Legend: 🟡 yellow = in-progress agent · 🟢 green = done · 🔴 red = blocked · 🟧 orange = gate · default = parked.

Reading the DAG (left to right):

  • Phase 0 runs first — both tickets are independent.
  • Phase 1 (#338 bp-flux RBAC + #387 Gateway API audit) is the foundational fix; every Phase 3/4/5 blueprint install depends on #338.
  • Phase 2 (#373 cert-mgr-powerdns-webhook → #374 NS delegation) sets up the post-handover DNS + TLS chain.
  • Phase 3/4/5 can run in parallel once Phase 1 is green; #371 (Hetzner OS credentials) gates Harbor + Velero specifically.
  • Phase 6 (#385 bp-catalyst-platform) is the convergence point — pulls from Phase 3 (Gitea + Keycloak), Phase 4 (Crossplane claims + Harbor), Phase 5 (Grafana), and Phase 2 (TLS via webhook).
  • Phase 7 is sequential: #317 handover finalisation → #319 self-decom + redirect.
  • Phase 8 is the execution gate — needs #319 + #374 (DNS delegation must resolve before redirect makes sense) + #370 (clean Hetzner) all done.

5. Phase-by-phase detail

Phase 0 — Pre-flight (parallelizable)

Ticket Title Depends on
#370 Hetzner mock-data purge runbook nothing
#371 Hetzner Object Storage credential pattern (wizard step OR Phase-0 OpenTofu auto-provision) nothing

Phase 1 — Foundational platform fixes

Ticket Title Depends on Gates
#338 bp-flux helm-controller SA cluster-admin nothing every Helm install on omantel
#387 Gateway API migration audit (Cilium + Envoy + HTTPRoute on every minimal-set blueprint chart; replaces #372 bp-traefik) nothing every Sovereign HTTP surface

Phase 2 — Infrastructure layer (depends on Phase 1)

Ticket Title Depends on
#373 cert-manager-powerdns-webhook bp-powerdns deployed
#374 NS delegation .omani.works → omantel.omani.works bp-powerdns deployed on omantel

Phase 3 — Data + State layer (depends on Phase 2)

Ticket Title Depends on
#375 bp-nats-jetstream install #338
#376 bp-gitea install bp-cnpg, #338
#377 bp-keycloak install bp-cnpg, #338
#316 bp-openbao auto-unseal #338
#331 bp-external-secrets ClusterSecretStore split bp-openbao (#316)

Phase 4 — Registry + IaC + Backup (depends on Phase 3)

Ticket Title Depends on
#378 bp-crossplane install #338
#327 bp-crossplane-claims event-driven HR install #378
#383 bp-harbor Hetzner Object Storage backend rework bp-cnpg, bp-valkey, #371 (Hetzner OS credentials)
#384 bp-velero install + Hetzner S3 wiring #371, #338

Phase 5 — Security + Observability (depends on Phase 3; can parallel with Phase 4)

Ticket Title Depends on
#379 bp-kyverno install #338
#380 bp-trivy install #338
#381 bp-grafana stack install #338
#382 bp-spire install #338, bp-cert-manager

Phase 6 — Catalyst control plane (depends on Phases 2 + 4 + 5)

Ticket Title Depends on
#385 bp-catalyst-platform single-blueprint verification #338, bp-cnpg, bp-cert-manager + #373, bp-sealed-secrets, #372, bp-powerdns + #374

Phase 7 — Handover machinery (sequential)

Ticket Title Depends on
#317 Handover finalisation — minimum-retention model (zero state retained on contabo for handed-over Sovereigns) #385
#319 Self-decommission + redirect (console.openova.io/sovereign/<id> → omantel.omani.works) #317, #374

Phase 8 — End-to-end omantel run + DoD verification

Not a code ticket; an execution gate.
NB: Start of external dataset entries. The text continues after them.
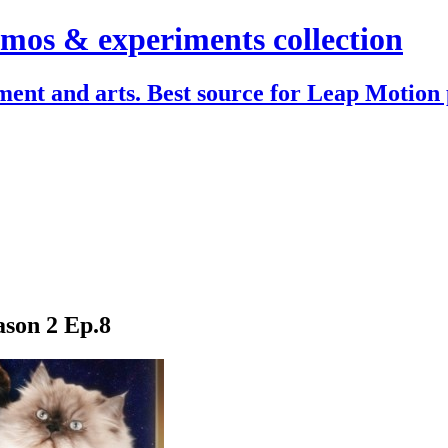
mos & experiments collection
ent and arts. Best source for Leap Motion 
son 2 Ep.8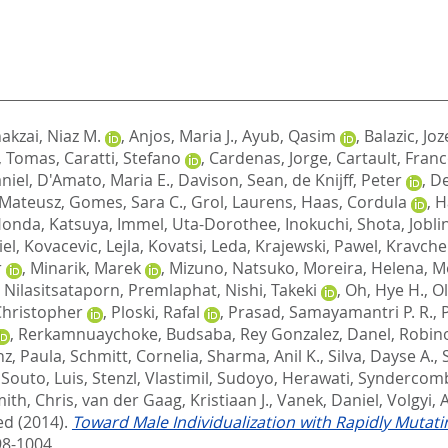
akzai, Niaz M.
,
Anjos, Maria J.
,
Ayub, Qasim
,
Balazic, Joz
, Tomas
,
Caratti, Stefano
,
Cardenas, Jorge
,
Cartault, Franc
niel
,
D'Amato, Maria E.
,
Davison, Sean
,
de Knijff, Peter
,
De
, Mateusz
,
Gomes, Sara C.
,
Grol, Laurens
,
Haas, Cordula
,
H
onda, Katsuya
,
Immel, Uta-Dorothee
,
Inokuchi, Shota
,
Jobli
iel
,
Kovacevic, Lejla
,
Kovatsi, Leda
,
Krajewski, Pawel
,
Kravche
r
,
Minarik, Marek
,
Mizuno, Natsuko
,
Moreira, Helena
,
Mo
,
Nilasitsataporn, Premlaphat
,
Nishi, Takeki
,
Oh, Hye H.
,
Ol
 Christopher
,
Ploski, Rafal
,
Prasad, Samayamantri P. R.
,
,
Rerkamnuaychoke, Budsaba
,
Rey Gonzalez, Danel
,
Robino
nz, Paula
,
Schmitt, Cornelia
,
Sharma, Anil K.
,
Silva, Dayse A.
,
,
Souto, Luis
,
Stenzl, Vlastimil
,
Sudoyo, Herawati
,
Syndercomb
mith, Chris
,
van der Gaag, Kristiaan J.
,
Vanek, Daniel
,
Volgyi, 
ed
(2014).
Toward Male Individualization with Rapidly Muta
98-1004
Pre-conditions:

  1. Hetzner is clean (#370 done).
  2. All blueprints in §2 install cleanly on contabo as a dry-run (proven by Phases 16 closing).
  3. Handover machinery in place (Phase 7 closing).

DoD execution checklist:

  • Run wizard end-to-end against fresh Hetzner with the 24-blueprint minimal set.
  • Validate each step's job time matches helmwatch estimate ±20%.
  • No error chains; if anything fails, the failed-deployment wipe (#318) cleanup is exercised + re-run.
  • Trigger handover. omantel takes over its own omantel.omani.works.
  • Kill catalyst-api on contabo for 5 minutes — omantel keeps running, customer requests still served.
  • console.openova.io/sovereign/<omantel-id> 301-redirects to omantel.omani.works/sovereign/.
  • dig +trace omantel.omani.works ends at omantel's PowerDNS, not contabo's.
  • cert-manager on omantel renews its TLS cert via local PowerDNS DNS-01 with no Dynadot reachback.
  • Operator opens omantel.omani.works/sovereign/<id>/cloud/architecture — sees the Sovereign's own Architecture graph, sourced from omantel's catalyst-api informer (per ADR-0001 §5).
  • Operator adds a NodePool via the Cloud surface — Crossplane on omantel reconciles to Hetzner.
  • All Velero backups go to omantel's Hetzner Object Storage bucket.
  • All Harbor pushes go to omantel's Hetzner Object Storage bucket.
  • Legacy SME demos (console.openova.io/nova, marketplace.openova.io, admin.openova.io) keep responding 200 throughout — ADR §9.4 honoured.

6. Realistic timeline

Phase Duration Parallelizable?
0 ~1 day yes (#370 + #371)
1 ~1-2 days yes (#338 + #372)
2 ~1-2 days partially (#373 → #374)
3 ~3-4 days yes (5 install tickets, parallelizable on different agents)
4 ~3-4 days yes (4 install tickets), but Harbor + Velero gate on #371
5 ~2-3 days yes (4 install tickets, all parallel)
6 ~1-2 days sequential gate — depends on Phases 2/4/5 done
7 ~3-5 days sequential (#317 → #319), each non-trivial new code
8 ~2-3 days sequential gate; bug-fix loop expected
Total ~3 weeks with parallel agents at peak (3-6 in flight); ~5-6 weeks if executed strictly serially

7. Out of scope (explicitly post-MVP)

These are real future work but not in the minimal omantel handover:

  • #320 IAM family (#322, #323, #324, #325, #326): Bastion + pod console + UserAccess editor. Sovereign owner uses static admin kubeconfig in the minimal. Adds Day-2 enrichment.
  • #37: Catalyst docs overhaul.
  • #264, #265: bp-knative, bp-kserve — W2.K4 batch.
  • #109 (private): Cart-during-initial silent loss — SME-side legacy bug.
  • #335: CI rot fix — convenient but doesn't gate omantel.
  • #257: Per-Sovereign cluster-directory cleanup — convenient.
  • #127 (private) + PR #128: Credential rotation — important but parallel.
  • bp-falco, bp-coraza, bp-debezium, etc. — every blueprint NOT in the §2 list of 24.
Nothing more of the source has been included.